Judge's strike at U.S. surveillance won't be last word

Kevin Johnson and Richard Wolf, USA TODAY 6:28 p.m. EST December 17, 2013

<...>

Yet for all of his colorful phrasing (he described the NSA's collection of millions of Americans' phone records as "Orwellian&quot , Leon's is far from the last word in a debate that began six months ago with the unauthorized disclosures by former NSA contractor Edward Snowden.
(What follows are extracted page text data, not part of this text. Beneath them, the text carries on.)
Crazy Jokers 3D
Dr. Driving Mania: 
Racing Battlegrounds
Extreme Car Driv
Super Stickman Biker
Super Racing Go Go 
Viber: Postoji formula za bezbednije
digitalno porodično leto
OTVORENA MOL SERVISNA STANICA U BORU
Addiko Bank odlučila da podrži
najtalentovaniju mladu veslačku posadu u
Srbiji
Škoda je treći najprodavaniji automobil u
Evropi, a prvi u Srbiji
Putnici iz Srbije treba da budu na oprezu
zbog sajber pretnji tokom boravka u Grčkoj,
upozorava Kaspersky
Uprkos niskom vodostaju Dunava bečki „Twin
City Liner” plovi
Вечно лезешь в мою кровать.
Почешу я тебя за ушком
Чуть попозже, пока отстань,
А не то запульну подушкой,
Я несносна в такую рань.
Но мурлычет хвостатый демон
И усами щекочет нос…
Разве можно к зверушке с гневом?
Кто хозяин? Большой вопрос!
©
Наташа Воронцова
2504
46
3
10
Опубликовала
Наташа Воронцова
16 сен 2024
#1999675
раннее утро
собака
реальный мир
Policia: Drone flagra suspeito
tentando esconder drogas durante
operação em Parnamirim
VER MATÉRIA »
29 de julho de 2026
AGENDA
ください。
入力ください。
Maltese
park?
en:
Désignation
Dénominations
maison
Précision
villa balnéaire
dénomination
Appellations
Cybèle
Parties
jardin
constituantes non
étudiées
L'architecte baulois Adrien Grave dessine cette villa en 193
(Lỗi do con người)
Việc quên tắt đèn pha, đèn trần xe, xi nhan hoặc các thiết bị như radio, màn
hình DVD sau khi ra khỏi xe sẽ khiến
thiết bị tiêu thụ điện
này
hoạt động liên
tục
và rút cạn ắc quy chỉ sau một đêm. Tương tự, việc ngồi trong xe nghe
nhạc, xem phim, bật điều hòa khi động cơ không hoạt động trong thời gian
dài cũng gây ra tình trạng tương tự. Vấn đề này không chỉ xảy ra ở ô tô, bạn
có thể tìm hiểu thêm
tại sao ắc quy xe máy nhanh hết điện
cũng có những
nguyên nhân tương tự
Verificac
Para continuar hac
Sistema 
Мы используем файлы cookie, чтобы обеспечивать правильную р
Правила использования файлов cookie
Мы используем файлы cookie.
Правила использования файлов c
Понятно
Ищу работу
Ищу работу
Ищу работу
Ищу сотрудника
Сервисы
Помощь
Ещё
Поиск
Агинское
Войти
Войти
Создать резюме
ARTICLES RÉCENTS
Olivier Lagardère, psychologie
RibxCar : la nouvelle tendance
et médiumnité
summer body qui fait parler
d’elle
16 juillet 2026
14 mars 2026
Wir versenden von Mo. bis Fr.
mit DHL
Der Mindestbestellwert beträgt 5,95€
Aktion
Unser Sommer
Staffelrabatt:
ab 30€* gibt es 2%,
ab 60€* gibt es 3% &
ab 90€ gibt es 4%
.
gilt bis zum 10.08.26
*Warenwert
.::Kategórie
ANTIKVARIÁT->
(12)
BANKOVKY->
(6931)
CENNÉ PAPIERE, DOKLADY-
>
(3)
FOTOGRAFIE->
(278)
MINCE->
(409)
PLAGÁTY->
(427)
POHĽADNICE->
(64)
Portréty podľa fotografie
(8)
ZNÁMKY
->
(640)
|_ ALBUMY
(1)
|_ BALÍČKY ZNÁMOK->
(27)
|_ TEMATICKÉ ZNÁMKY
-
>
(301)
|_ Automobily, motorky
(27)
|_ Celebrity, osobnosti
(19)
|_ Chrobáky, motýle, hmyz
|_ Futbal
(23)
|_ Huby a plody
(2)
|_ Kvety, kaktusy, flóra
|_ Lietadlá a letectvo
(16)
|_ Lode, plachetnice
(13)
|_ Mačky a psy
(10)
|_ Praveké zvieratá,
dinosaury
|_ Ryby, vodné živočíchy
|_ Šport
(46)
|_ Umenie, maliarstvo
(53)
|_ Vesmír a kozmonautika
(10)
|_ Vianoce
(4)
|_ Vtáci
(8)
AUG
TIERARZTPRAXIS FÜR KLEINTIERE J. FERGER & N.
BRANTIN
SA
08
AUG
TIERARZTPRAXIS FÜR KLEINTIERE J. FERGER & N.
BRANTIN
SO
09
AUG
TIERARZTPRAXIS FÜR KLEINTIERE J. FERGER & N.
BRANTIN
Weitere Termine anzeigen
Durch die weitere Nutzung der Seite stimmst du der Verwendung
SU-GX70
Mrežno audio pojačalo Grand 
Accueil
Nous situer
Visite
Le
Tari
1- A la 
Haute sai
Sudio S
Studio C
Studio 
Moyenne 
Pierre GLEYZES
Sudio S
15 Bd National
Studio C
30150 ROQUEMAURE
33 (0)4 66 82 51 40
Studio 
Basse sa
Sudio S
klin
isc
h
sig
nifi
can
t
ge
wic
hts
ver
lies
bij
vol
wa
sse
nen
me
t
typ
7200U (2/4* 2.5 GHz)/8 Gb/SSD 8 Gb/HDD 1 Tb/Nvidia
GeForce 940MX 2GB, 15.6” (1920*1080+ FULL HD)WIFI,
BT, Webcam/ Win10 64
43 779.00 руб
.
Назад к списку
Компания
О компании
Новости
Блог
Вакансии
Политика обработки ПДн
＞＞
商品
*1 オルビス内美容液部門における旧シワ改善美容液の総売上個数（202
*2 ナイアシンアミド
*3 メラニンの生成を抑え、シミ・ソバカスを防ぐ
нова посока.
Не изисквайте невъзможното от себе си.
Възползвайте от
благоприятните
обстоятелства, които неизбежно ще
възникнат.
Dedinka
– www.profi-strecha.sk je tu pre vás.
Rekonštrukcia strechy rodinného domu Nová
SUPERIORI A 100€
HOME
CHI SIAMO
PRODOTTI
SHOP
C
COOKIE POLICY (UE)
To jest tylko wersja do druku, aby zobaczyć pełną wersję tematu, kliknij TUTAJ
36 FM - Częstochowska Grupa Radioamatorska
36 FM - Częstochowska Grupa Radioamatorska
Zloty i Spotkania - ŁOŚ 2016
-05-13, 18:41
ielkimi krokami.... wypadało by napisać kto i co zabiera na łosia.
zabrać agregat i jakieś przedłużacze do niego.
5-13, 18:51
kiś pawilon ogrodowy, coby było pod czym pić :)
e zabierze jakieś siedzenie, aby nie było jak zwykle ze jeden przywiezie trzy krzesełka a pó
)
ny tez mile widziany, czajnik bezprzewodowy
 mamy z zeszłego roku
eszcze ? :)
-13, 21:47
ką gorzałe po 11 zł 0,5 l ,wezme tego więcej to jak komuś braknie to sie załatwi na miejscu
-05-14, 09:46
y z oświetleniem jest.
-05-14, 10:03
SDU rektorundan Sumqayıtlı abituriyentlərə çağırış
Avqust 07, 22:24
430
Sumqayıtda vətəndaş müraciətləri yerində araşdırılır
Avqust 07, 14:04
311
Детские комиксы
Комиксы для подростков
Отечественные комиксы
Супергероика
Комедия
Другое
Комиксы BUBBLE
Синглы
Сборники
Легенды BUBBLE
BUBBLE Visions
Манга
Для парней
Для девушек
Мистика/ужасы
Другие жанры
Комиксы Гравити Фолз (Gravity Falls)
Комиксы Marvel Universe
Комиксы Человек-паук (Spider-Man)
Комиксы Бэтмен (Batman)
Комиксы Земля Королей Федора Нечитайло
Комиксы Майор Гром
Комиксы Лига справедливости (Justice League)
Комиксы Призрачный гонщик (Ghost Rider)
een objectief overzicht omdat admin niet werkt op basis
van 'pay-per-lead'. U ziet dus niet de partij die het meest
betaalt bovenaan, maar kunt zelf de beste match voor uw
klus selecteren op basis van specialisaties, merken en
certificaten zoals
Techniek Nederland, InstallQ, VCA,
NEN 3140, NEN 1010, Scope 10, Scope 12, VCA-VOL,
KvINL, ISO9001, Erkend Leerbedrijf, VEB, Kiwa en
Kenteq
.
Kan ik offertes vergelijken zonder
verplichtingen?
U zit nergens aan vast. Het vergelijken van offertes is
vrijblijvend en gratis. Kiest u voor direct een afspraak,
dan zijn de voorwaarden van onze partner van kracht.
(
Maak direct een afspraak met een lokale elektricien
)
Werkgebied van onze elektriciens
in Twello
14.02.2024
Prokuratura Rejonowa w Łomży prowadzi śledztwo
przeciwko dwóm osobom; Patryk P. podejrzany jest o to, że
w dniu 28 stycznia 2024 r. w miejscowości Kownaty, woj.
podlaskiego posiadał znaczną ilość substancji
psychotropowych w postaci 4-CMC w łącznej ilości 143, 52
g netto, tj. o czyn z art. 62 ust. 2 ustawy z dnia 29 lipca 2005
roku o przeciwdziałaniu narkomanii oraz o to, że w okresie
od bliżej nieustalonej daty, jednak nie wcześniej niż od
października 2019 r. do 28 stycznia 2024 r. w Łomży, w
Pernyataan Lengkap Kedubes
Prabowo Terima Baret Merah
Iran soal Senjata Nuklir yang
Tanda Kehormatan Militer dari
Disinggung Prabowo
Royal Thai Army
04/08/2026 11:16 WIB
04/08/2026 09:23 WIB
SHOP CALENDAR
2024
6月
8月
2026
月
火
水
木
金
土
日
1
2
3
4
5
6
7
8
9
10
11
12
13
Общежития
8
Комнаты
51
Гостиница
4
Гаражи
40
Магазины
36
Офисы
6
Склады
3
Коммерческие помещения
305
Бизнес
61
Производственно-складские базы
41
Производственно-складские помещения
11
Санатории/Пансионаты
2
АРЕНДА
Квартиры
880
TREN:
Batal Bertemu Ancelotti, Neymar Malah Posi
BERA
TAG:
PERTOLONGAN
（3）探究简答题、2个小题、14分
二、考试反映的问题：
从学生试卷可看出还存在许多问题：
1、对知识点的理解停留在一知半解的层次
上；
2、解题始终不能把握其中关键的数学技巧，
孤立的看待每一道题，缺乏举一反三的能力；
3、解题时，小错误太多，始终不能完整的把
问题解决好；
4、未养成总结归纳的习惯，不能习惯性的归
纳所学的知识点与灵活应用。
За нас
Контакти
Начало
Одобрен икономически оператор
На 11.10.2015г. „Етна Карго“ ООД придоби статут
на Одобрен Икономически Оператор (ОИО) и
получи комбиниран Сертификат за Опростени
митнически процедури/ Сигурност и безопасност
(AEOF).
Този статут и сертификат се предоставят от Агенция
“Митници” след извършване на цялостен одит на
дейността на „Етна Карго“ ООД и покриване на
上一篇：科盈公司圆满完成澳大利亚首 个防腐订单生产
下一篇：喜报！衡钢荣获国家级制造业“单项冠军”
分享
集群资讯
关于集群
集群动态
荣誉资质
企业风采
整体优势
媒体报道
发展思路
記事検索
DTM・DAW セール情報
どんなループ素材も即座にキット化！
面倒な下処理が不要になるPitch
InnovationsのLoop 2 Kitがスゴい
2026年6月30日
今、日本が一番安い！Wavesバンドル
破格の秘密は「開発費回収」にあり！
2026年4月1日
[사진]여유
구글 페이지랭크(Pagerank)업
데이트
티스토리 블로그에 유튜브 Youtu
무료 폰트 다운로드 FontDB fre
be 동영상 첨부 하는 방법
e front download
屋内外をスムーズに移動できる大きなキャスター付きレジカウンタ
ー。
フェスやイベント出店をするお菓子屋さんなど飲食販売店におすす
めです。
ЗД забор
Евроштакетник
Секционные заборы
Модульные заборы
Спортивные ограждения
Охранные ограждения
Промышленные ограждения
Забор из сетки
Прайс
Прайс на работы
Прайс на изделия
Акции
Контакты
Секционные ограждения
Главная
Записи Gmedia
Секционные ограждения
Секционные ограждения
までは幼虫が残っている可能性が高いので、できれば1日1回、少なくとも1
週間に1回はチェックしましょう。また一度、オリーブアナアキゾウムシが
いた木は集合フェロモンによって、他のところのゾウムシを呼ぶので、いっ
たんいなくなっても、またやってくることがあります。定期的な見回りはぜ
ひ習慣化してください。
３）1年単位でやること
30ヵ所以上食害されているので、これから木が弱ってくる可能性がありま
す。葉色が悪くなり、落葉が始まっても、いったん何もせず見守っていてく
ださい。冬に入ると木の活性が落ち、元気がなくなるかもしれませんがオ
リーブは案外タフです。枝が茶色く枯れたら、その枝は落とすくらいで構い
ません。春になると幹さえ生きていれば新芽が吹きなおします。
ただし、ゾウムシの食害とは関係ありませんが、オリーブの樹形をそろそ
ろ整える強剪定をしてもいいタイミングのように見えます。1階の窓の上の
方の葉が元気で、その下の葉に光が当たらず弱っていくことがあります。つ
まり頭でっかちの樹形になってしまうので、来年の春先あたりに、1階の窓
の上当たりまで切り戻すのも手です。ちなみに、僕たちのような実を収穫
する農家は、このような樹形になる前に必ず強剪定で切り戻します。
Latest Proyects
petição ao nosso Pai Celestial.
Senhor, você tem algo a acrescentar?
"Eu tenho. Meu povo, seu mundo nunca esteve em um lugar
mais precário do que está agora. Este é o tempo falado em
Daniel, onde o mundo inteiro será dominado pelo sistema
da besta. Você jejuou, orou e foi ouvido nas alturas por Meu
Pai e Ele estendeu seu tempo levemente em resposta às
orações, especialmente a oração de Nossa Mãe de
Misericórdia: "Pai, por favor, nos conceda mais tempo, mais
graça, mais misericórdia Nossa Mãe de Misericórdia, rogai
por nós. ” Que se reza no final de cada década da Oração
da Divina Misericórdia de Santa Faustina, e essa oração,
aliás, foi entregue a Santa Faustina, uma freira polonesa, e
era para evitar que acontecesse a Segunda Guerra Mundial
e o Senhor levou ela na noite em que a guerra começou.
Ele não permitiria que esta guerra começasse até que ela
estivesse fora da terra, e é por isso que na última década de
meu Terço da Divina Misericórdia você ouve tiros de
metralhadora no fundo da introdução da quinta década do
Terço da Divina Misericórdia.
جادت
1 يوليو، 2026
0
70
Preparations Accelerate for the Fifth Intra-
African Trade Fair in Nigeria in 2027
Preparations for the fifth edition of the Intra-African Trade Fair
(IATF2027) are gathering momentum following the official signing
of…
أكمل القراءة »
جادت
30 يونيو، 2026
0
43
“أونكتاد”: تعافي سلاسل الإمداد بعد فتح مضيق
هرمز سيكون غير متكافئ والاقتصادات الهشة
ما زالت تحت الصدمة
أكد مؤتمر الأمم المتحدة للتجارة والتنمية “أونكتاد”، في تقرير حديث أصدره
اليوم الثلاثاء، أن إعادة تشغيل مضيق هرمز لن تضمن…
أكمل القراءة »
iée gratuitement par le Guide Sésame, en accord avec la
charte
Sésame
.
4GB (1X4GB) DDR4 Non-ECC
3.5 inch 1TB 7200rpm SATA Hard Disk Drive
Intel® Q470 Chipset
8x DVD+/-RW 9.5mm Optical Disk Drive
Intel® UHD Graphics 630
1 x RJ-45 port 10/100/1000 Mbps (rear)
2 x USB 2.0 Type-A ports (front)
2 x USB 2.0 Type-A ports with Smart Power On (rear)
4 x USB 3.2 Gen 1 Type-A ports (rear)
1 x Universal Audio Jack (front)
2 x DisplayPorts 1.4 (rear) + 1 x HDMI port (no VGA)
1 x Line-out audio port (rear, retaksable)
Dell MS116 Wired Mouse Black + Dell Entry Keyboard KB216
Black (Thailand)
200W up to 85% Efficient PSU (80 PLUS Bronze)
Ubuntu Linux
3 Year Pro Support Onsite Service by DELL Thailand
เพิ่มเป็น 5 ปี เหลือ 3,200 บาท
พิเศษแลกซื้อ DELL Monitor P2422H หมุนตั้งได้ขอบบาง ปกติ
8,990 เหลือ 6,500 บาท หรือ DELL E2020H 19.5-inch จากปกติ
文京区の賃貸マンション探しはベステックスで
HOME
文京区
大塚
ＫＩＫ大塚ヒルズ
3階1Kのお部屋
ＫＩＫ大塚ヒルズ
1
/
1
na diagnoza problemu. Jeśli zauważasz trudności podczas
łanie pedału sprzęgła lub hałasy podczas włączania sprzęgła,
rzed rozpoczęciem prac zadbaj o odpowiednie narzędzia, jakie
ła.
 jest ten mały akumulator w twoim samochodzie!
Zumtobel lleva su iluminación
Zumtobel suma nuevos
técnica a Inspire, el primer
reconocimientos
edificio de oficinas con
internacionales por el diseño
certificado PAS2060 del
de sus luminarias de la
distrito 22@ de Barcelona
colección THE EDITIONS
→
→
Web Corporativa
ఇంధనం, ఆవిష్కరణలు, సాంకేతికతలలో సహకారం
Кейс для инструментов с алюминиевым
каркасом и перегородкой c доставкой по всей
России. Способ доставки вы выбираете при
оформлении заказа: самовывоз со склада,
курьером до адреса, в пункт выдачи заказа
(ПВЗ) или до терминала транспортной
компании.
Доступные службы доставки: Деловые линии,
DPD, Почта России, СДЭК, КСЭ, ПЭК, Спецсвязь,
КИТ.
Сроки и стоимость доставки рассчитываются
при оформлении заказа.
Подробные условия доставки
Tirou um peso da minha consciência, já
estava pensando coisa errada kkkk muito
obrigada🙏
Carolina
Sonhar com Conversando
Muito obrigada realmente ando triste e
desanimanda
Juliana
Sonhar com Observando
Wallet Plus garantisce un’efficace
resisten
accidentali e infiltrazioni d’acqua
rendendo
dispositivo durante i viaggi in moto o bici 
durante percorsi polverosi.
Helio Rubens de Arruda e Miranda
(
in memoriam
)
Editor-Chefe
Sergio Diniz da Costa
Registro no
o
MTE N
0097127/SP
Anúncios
Leon's stinging rebuke flies in the face of decisions rendered in secret by 15 Foreign Intelligence Surveillance Court judges who have approved the widespread snooping every 90 days since 2006. It also challenges a 1979 decision in which the Supreme Court denied privacy protections to telephone records.

Those decisions and others, including a November ruling by a federal judge in California upholding the sweeping phone data collection program, form the basis for the government's claimed authority to conduct such surveillance operations. Now they appear destined to be vetted in full — and in public — for the first time by the nation's highest legal authorities.

"Only the Supreme Court can resolve the question on the constitutionality of the NSA's program,'' said Senate Intelligence Committee Chairwoman Dianne Feinstein, D-Calif., one of the strongest advocates for the surveillance programs. "It has been more than 30 years since the court's original decision of constitutionality, and I believe it is crucial to settling the issue once and for all.''

http://www.usatoday.com/story/news/politics/2013/12/17/nsa-surveillance-court-judge-leon-snowden/4070899/

What's interesting about Leon's ruling is that he stayed his own ruling....meaning that the NSA can continue its program in the interim.

Perhaps he is resigned to the fact that these kinds of surveillance techniques will continue.